No puedo discutir con esta gente porque casi nunca suele ser gente que estructure mi entorno: me crié en ambientes muy diversos, pero mi familia de alguna manera hizo gravitar una gran parte de mis conexiones sociales en torno a la idea del amor a las personas. Fui parte de la Iglesia muchos años, activa creyente del movimiento tercermundista que embanderaba la regla de oro del cristianismo como una nueva posibilidad de vínculos. La primera persona que en toda mi vida me habló de la importancia de legalizar el aborto fue un cura. Era definitivamente mi persona preferida de todas las que conforman la iglesia, un tipo fenómeno, amable, humilde, que nunca sacó los pies de la tierra porque un poco lleva la tierra en el cuerpo. Tiempo después, amigas y amigos insistían en lo que mi esquema religioso no me permitía ver: las mujeres en abortos clandestinos se mueren. Pensaba con terror que legalizar el aborto llevaría a cientos de mujeres a abortar fetos que, sin legalización, no existirían porque el terror las haría cuidarse más y mejor. No entendía a mi mejor amiga que me dijo un día, en secreto, «ojalá se legalice«. La sentí distante y me vi incomprendida. Yo tenía diecisiete, y ella dieciseis.

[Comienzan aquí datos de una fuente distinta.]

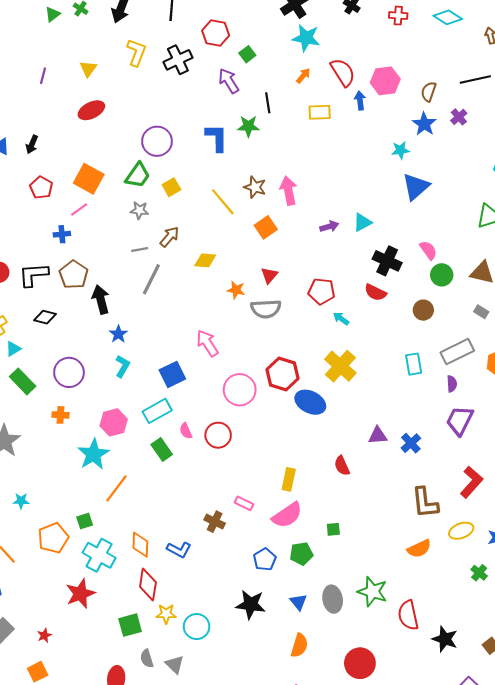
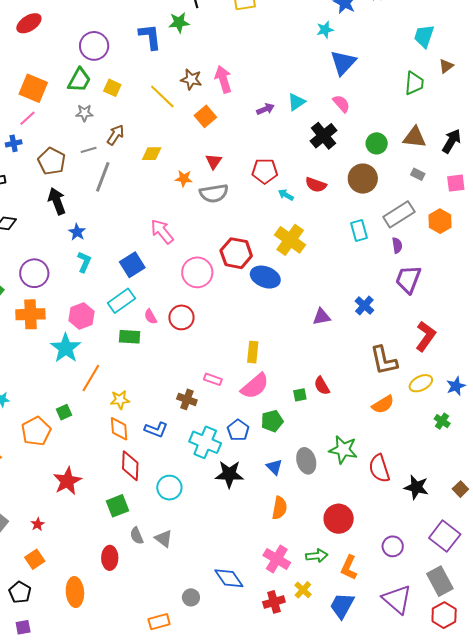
yellow square: (171, 187) -> (112, 88), turned -30
pink semicircle: (428, 250) -> (341, 104), moved
black cross: (387, 261) -> (324, 136), turned 32
brown pentagon: (74, 275) -> (52, 161), moved
red semicircle: (375, 292) -> (316, 185), moved
brown circle: (423, 310) -> (363, 179), size x1.5
orange cross: (60, 415) -> (30, 314), size x1.8
purple triangle: (378, 436) -> (321, 317), moved
green rectangle: (162, 450) -> (130, 337), turned -45
red semicircle: (342, 466) -> (322, 386), moved
cyan cross: (99, 555) -> (205, 442), moved
yellow star: (166, 614) -> (120, 400), moved
cyan circle: (197, 627) -> (169, 488), moved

Después de sostener tres años que el aborto era una forma de asesinato, conocí el caso uruguayo: cero mujeres muertas por aborto y disminución de la tasa de abortos. No puede ser, me dije. Hice lo que la facultad me había enseñado durante esos tres años, investigar. Le di vueltas a la cosa, de acá para allá. No había caso: con la legalización, disminución. Ya había empezado a leer muchísimos posicionamientos a favor, y en mi empatía y mi amor a las personas estaba buscando motivos para estar a favor del aborto. Lo digo en forma literal: recuerdo haber googleado, a los casi veinte años, “motivos para estar a favor del aborto”. Prácticamente no encontré, todos los googleables eran argumentos contrarios. También me acuerdo haberme cruzado con la página web de Católicas por el Derecho a Decidir que, como todavía era católica, entré a ver qué contenía ahí adentro.

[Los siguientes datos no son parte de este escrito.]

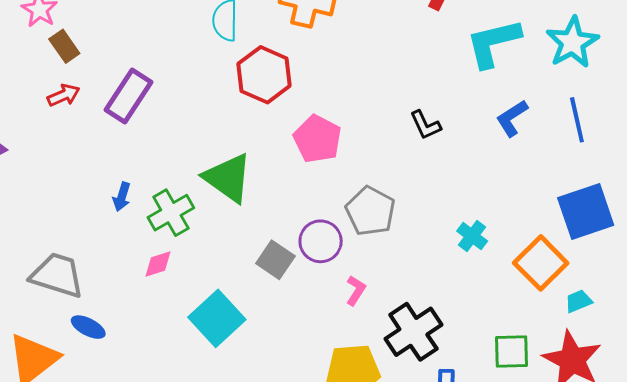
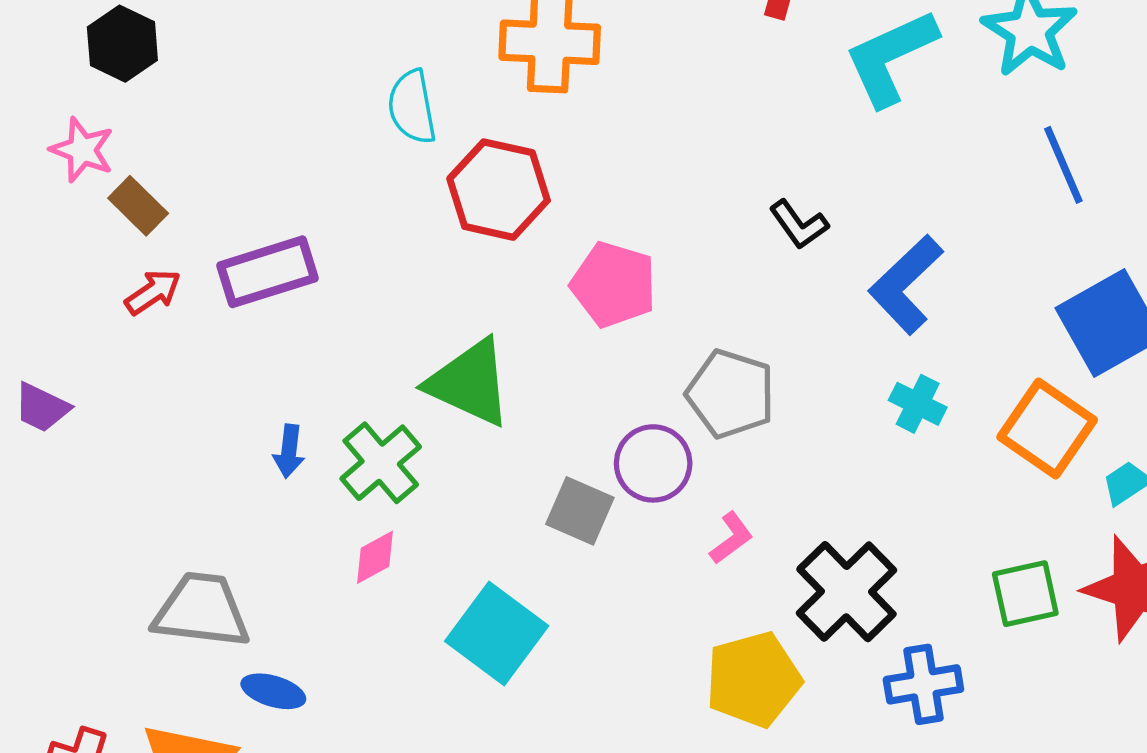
purple rectangle: (129, 96) -> (268, 272), turned 50
blue L-shape: (512, 118) -> (906, 285), moved, size x1.4
pink L-shape: (356, 290) -> (731, 538), turned 32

Pero no hubo un gran argumento que me convenciera. La estructura de base que me permitió y me permite defender con uñas y dientes el derecho a abortar de los cuerpos gestantes es la misma que me empujó a ir a comedores y emprender acciones solidarias con un (luego lo supe, muy raro) sector de la Iglesia a los trece años: mi amor por la gente, mi valor empático, mi humanismo. Lo único que terminé por entender fue diáfano: se mueren mujeres, se crea lo que se crea de la condición ética o religiosa de un feto. Se mueren mujeres.

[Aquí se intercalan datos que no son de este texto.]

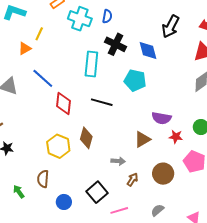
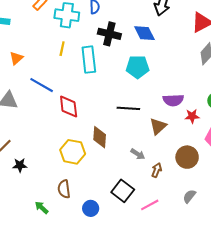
yellow line: (39, 34) -> (62, 49), moved
black line: (102, 102) -> (128, 108), moved
gray arrow: (118, 161) -> (138, 154), turned 40

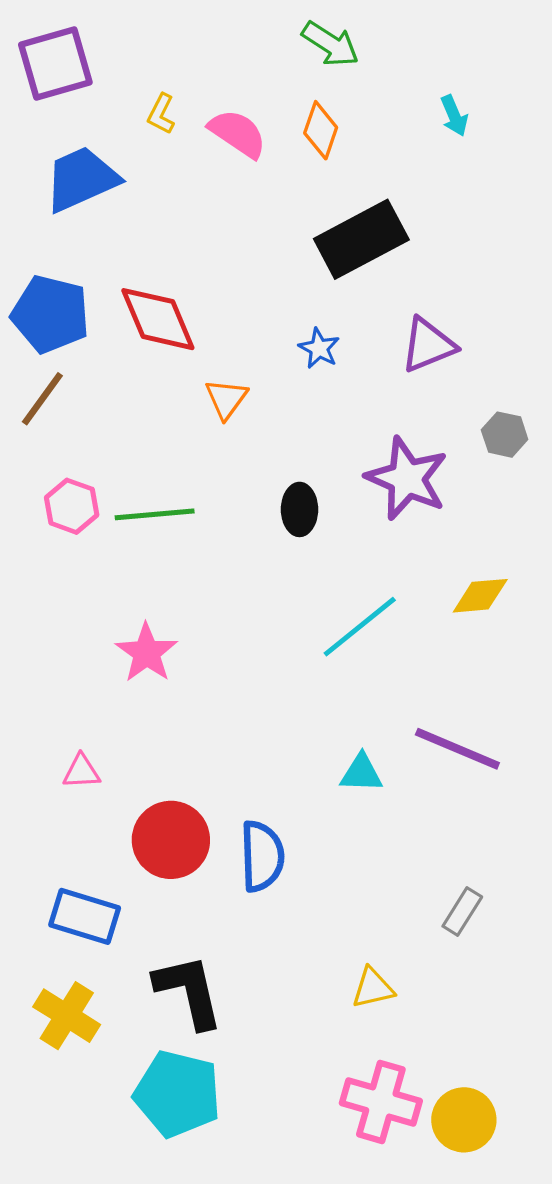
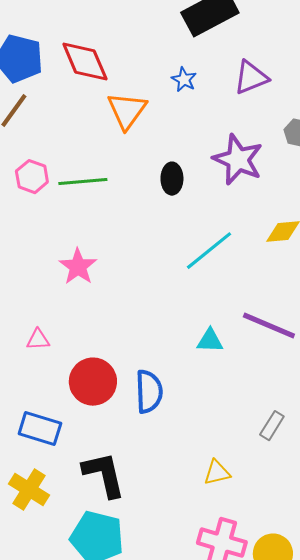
orange triangle: (226, 399) -> (127, 111), size x1.5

Un año y medio después de esa epifanía que había estado bailando delante de mis ojos mientras la evadía como una campeona, conseguí mi pañuelo verde en una marcha. Para ese momento ya había ido a muchas, todas por aparición de pibas, por apertura de refugios para mujeres violentadas, por políticas de género. Ya había vivido el Ni Una Menos, y también episodios de violencia machista en propia piel. Un año después de conseguir mi pañuelo empecé a militar género en organizaciones, un año más tarde ingresé en la Campaña.
En febrero de este año, el desfile de feministas por el programa televisivo de Jorge Rial me condujo a hacer una de las cosas que mi identidad a los diecisiete años jamás hubiera imaginado hacer, algo incluso más grave que defender el aborto: esperar ansiosa el comienzo de Intrusos. Virginia Bimbo Godoy iba a hablar, y yo y mi pelo recién teñido de color violeta la esperábamos con la ansiedad con la que antes esperaba ver tocar al Flaco Spinetta. Cambian las prioridades y les referentes también. Bimbo, brillante, rebelde, con ese vestido negro a lunares blancos que le envidié inmediatamente, tenía un faro de luz verde en el cuello en la televisión argentina. Y lo dijo frente a las amas de casa, frente a las viejas fachas de siempre, frente a la farándula, frente a mi tía y mis amigas, y frente a cientos de miles de personas. Dijo “misoprostol”. Y con misoprostol dijo negocio, dijo soledad, dijo gordofobia, dijo misoginia, dijo transodio, dijo invisibilización, dijo puja de poder, dijo feminismo. Nos dijo a nosotras y a nosotres. Nos dijo, en la tele, en el prime time del prototipo de señora conserva. La Campaña supo capitalizar muy bien esa visibilización a través de dos pañuelazos y tuitazos masivos que pusieron el tema en agenda. Todo se tiñó de verde, y a los pocos días Macri se sintió obligado por la masa de mujeres a “dar luz verde” a sus diputades para discutir el proyecto que la Campaña presentaría por séptima vez el 8 de marzo siguiente.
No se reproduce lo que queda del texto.